どっとこうMOTTO

電子書籍『After』(全2巻),BookLive!(http://booklive.jp/product/index/title_id/116980/vol_no/001),紀伊國屋書店(https://www.kinokuniya.co.jp/f/dsg-08-EK-0012917)などで好評発売中。

9.11テロに想う

私はその日の日本時間午後9時頃,所属していたサークルの飲み会に参加していた.この飲み会で私は大変なことになっていた.酔って,歩けないくらい酔って,私が立ち上がって,トイレに行こうとしたら,その場に倒れてしまった.幸いなんともなく目覚めたが,友人や店員は救急車を呼ぶことまで考えていたという.その後何とか家に帰ると,家のベッドですぐに寝た.何かできるような状態ではなかった.救急車,寸前である.この日が2001年09月11日である.

次の日の朝,何とか体は無事であった.思ったより二日酔いも少なく,友人達とそして若さに感謝した.私はいつものようにテレビのスイッチを入れた.そして映っていた映像は,あれである.飛行機がビルに直撃していく.まだ酔っているかと思った.ひょっとしたら,昨日の酔いで,どこかの世界に飛ばされてしまったかとも考えた.しかし見れば見るほど考えれば考えるほど現実なのである.まあ,現実が入れ替わってしまっていてそれに気づいていないというのもどこかファンタジーぽくって何ともいえないものがあるのだが.

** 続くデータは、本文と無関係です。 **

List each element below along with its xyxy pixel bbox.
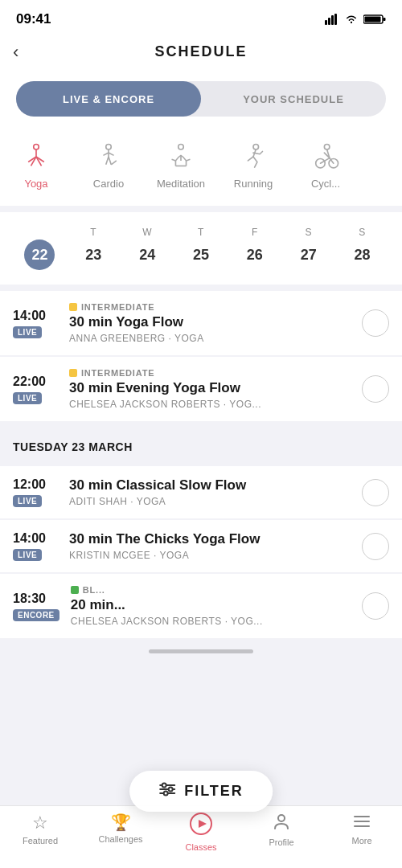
signal-icon (325, 14, 339, 25)
svg-point-4 (351, 22, 352, 23)
battery-icon (363, 14, 386, 25)
tuesday-schedule: 12:00 LIVE 30 min Classical Slow Flow AD… (0, 460, 402, 646)
svg-line-17 (109, 153, 114, 155)
svg-line-24 (187, 159, 191, 161)
tuesday-class-name-2: 30 min The Chicks Yoga Flow (69, 531, 351, 547)
tuesday-class-time-block-1: 12:00 LIVE (13, 477, 58, 507)
tuesday-class-name-1: 30 min Classical Slow Flow (69, 477, 351, 493)
classes-icon (190, 813, 212, 840)
day-friday-name: F (252, 227, 258, 238)
tuesday-section-header: TUESDAY 23 MARCH (0, 429, 402, 460)
class-time-block-1: 14:00 LIVE (13, 309, 58, 338)
tuesday-class-instructor-3: CHELSEA JACKSON ROBERTS · YOG... (71, 616, 351, 627)
day-wednesday-num: 24 (132, 240, 162, 270)
svg-point-29 (324, 144, 330, 149)
svg-rect-7 (365, 17, 381, 23)
status-time: 09:41 (16, 11, 51, 27)
day-monday-num: 22 (24, 240, 55, 270)
nav-challenges-label: Challenges (98, 834, 142, 844)
status-icons (325, 14, 386, 25)
category-running[interactable]: Running (217, 136, 289, 193)
tuesday-class-checkbox-2[interactable] (362, 533, 389, 560)
tuesday-class-badge-2: LIVE (13, 549, 42, 561)
svg-point-28 (253, 144, 259, 149)
class-name-2: 30 min Evening Yoga Flow (69, 380, 351, 396)
tuesday-class-name-3: 20 min... (71, 597, 351, 613)
nav-profile[interactable]: Profile (241, 813, 322, 852)
tuesday-class-level-label-3: BL... (83, 585, 105, 595)
challenges-icon: 🏆 (111, 813, 131, 832)
nav-featured[interactable]: ☆ Featured (0, 813, 80, 852)
filter-button[interactable]: FILTER (129, 771, 273, 812)
profile-icon (273, 813, 290, 835)
home-indicator (149, 649, 253, 653)
svg-line-19 (109, 157, 111, 165)
category-cycling-label: Cycl... (311, 178, 340, 190)
more-icon (353, 813, 371, 833)
nav-profile-label: Profile (269, 837, 293, 847)
day-thursday[interactable]: T 25 (174, 222, 228, 275)
tuesday-class-instructor-1: ADITI SHAH · YOGA (69, 496, 351, 507)
day-tuesday[interactable]: T 23 (67, 222, 121, 275)
category-meditation-label: Meditation (157, 178, 205, 190)
tuesday-class-item-1: 12:00 LIVE 30 min Classical Slow Flow AD… (0, 466, 402, 518)
class-level-1: INTERMEDIATE (69, 302, 351, 312)
svg-rect-2 (331, 15, 334, 25)
back-button[interactable]: ‹ (13, 42, 18, 63)
nav-more[interactable]: More (322, 813, 402, 852)
svg-line-20 (111, 161, 117, 165)
class-time-2: 22:00 (13, 375, 46, 389)
class-badge-1: LIVE (13, 326, 42, 338)
tuesday-class-info-3: BL... 20 min... CHELSEA JACKSON ROBERTS … (71, 585, 351, 627)
class-level-label-1: INTERMEDIATE (81, 302, 154, 312)
day-wednesday[interactable]: W 24 (121, 222, 174, 275)
running-icon (236, 139, 271, 174)
day-selector: M 22 T 23 W 24 T 25 F 26 S 27 S 28 (0, 212, 402, 285)
svg-point-37 (164, 792, 168, 796)
day-tuesday-name: T (90, 227, 96, 238)
svg-rect-0 (325, 20, 327, 25)
tuesday-class-checkbox-1[interactable] (362, 479, 389, 506)
class-item-2: 22:00 LIVE INTERMEDIATE 30 min Evening Y… (0, 357, 402, 421)
day-saturday[interactable]: S 27 (281, 222, 335, 275)
svg-rect-1 (328, 18, 330, 25)
day-sunday[interactable]: S 28 (335, 222, 389, 275)
category-meditation[interactable]: Meditation (145, 136, 217, 193)
svg-point-14 (106, 144, 112, 149)
tab-toggle-container: LIVE & ENCORE YOUR SCHEDULE (0, 72, 402, 129)
tab-toggle: LIVE & ENCORE YOUR SCHEDULE (16, 81, 386, 117)
filter-icon (158, 782, 176, 800)
day-thursday-name: T (198, 227, 204, 238)
featured-icon: ☆ (32, 813, 48, 833)
tuesday-class-time-3: 18:30 (13, 592, 46, 606)
svg-point-8 (34, 144, 39, 149)
day-friday[interactable]: F 26 (228, 222, 281, 275)
category-cycling[interactable]: Cycl... (289, 136, 362, 193)
nav-more-label: More (351, 836, 371, 845)
meditation-icon (163, 139, 199, 174)
level-indicator-3 (71, 586, 79, 594)
tab-live-encore[interactable]: LIVE & ENCORE (16, 81, 201, 117)
svg-point-35 (162, 784, 166, 788)
category-yoga[interactable]: Yoga (0, 136, 72, 193)
class-checkbox-2[interactable] (362, 375, 389, 403)
status-bar: 09:41 (0, 0, 402, 35)
category-list: Yoga Cardio (0, 129, 402, 206)
nav-classes[interactable]: Classes (161, 813, 241, 852)
class-instructor-1: ANNA GREENBERG · YOGA (69, 333, 351, 344)
tab-your-schedule[interactable]: YOUR SCHEDULE (201, 81, 386, 117)
nav-challenges[interactable]: 🏆 Challenges (80, 813, 161, 852)
class-info-1: INTERMEDIATE 30 min Yoga Flow ANNA GREEN… (69, 302, 351, 344)
day-saturday-name: S (305, 227, 312, 238)
category-cardio[interactable]: Cardio (72, 136, 145, 193)
level-indicator-1 (69, 303, 77, 311)
tuesday-class-info-2: 30 min The Chicks Yoga Flow KRISTIN MCGE… (69, 531, 351, 561)
day-monday[interactable]: M 22 (13, 222, 67, 275)
class-badge-2: LIVE (13, 392, 42, 404)
day-wednesday-name: W (142, 227, 152, 238)
tuesday-class-checkbox-3[interactable] (362, 592, 389, 620)
tuesday-class-info-1: 30 min Classical Slow Flow ADITI SHAH · … (69, 477, 351, 507)
cycling-icon (308, 139, 343, 174)
svg-point-36 (169, 788, 173, 792)
class-checkbox-1[interactable] (362, 309, 389, 337)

さて,このテロ,現在もいろいろとあるみたいであるが,「同時多発テロ」と呼ばれているが,お分かりの通り,日本でもあった.まさに時同じにして.日本でのテロはマスコミは一切報じなかったが,一人の無垢な青年(?)が飛行機ハイジャックではなく,酒で被害にあった.しかし,これは同時多発である点だけが等しく,もう問題は解決している.しかも超(!)平和的に.原因はグローバル社会にもアルカイダにでももちろんなく,酒は早いが食べ物が遅いサークルで使った飲み屋か,酒の酔いは早いくせに飲みまくっていた私のどちらかである.周りの人に聞くと圧倒的に後者ばかりなのだが…対策として酒を飲む量を控えているのが,まあ,現在である.

当日の話はこれくらいにしておきましょう.当時の私はメルマガ連載の小説のほかにもうひとつプロジェクトを進めていた.それが「維新クドラデンドス物語」というゲームだった.この話のはじめに,主人公達が宗教的なテロを仕掛けるところから始まる.それであの実写である.私が創ろうとしていたRPGツクール2000のゲームに比べればあのテロははるかにリアルである.しかも現実である.それまでは言われてもFF7位だと思っていた(FF7はよいゲームであると思っている).

私は「維新クドラデンドス物語」を創る力を失くしてしまった.結局その後挫折してしまった.もっと現実を見て,(グラフィック的にではなく)リアルなつくりにすることが必要だった.そうだったのかもしれない.今にして思えば,直接的ではないかもしれないが,他のゲームでもテロ事件とその後の意識をさせるようなものはある.そういうものと対決していかないといけないのである.

果たしてそうだろうか?確かにそうすればよいものはできるかもしれない.しかし,現在に至るまで私は連載のメルマガ小説以外全く作品を創っていない.私のゲームは評価されていない.されようがない.それは良くないことなのではないだろうか.出さなければ,何も始まらない.私はそれ以後も細々と創ることはなかった.創っていれば,話は違う.私が創ろうとしたものはあのテロ事件そのものではない.だから結局何もしていないのに等しい.

おそらくあのテロ事件の影響のうちのにあのテロを見てやる気をなくした人が多いのではないだろうか.私のような人はいないとしても,間接的な形でやる気を失くすことはあったはずだ.経済の例を挙げるまででもないだろう.そしてテロ事件から回復するにはそれをやり遂げようとする意欲が必要なのだろう.意欲がないのはしょうがない.何かに理由を付けるのはとても簡単なことである.テロを理由にして酒を飲みすぎてはいけないのである.テロと酒は無関係なのである.テロとゲームが完成することとは無関係なのである.我々は無意識にかもしれないが,テロを言い訳にしているのではないだろうか.

そして,テロ以外のものでも同様なのだろう.私は今度新しい企画を作り,実行することに決めた.それはゲームではないが,「二川項の就活日記」というメルマガである.そろそろテロ事件から自立するときが私には来た.さてあなたの場合はどうだろう?

ただ,気をつけなければいけないのは,逆にまた,何かする時にテロを使っているのではないだろうか,ということである.おそらく就活日記は残念ながらテロを使ってしまったのだろう.こうやって書かなければよかったと,少し後悔している.